Two little girls with pink foam curlers in their hair are turning handsprings down the hallway of the Orlando Convention Center. A teenager in a gold cat suit is sinking into splits. Cloggers are flouncing in patchwork petticoats, clowns are practicing chorus-line kicks, and a 13-year-old Charlie Chaplin is waddling around her plastic cane.

At the end of the hall, near the stage door, Marge Friel slumps against the wall. She slips off her canvas sandals and sighs. Then she closes her eyes and lifts her left foot. Slowly, with both hands, she starts massaging her tired toes.

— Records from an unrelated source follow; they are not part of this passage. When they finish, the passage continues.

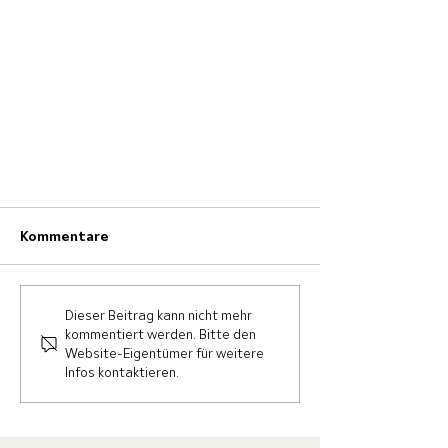
Kommentare
Dieser Beitrag kann nicht mehr
kommentiert werden. Bitte den
Website-Eigentümer für weitere
Infos kontaktieren.
Wir verabschieden unsere
langjährige Kollegin Lucia Maier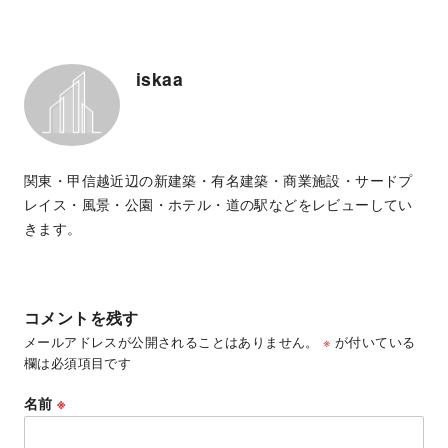
iskaa
関東・甲信越近辺の新建築・有名建築・商業施設・サードプ
レイス・風景・公園・ホテル・道の駅などをレビューしてい
きます。
コメントを残す
メールアドレスが公開されることはありません。
※
が付いている
欄は必須項目です
名前
※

That hike from the hotel stole her wind. She and her husband tried to stay close to the convention center so they wouldn't have to drive, but they didn't stay close enough. The walk to the Dynamite National Talent Competition turned out to be a mile. (At least it felt that far in the Florida heat.) It's a Thursday afternoon in late July, just before 1 o'clock

Judging starts in half an hour.

Marge takes off her silver-rimmed glasses and rubs her eyes. They're clear and cobalt, nestled in soft wrinkles. Her brows are snow white, like her short, thick hair. She's wearing makeup, which is unusual: bright blue eye shadow, smudged black liner, red rouge. She has on a white tuxedo jacket with long tails, black cotton shorts and black tights.

She's 75.

A 12-year-old twirls by in ballet slippers. She stops beside Marge. She stares for a second.

Then the girl says, "Hey, excuse me, did you come here to watch your granddaughter or something?"

"No, Honey," Marge says sweetly. "I came here to dance."

Tapping your resources

The nuns never knew it, but Marge has been dancing since grammar school.

She grew up in Jersey City, N.J., the youngest of 10 children. Her parents could barely afford to feed their family, much less enroll Marge in the dance classes she longed for.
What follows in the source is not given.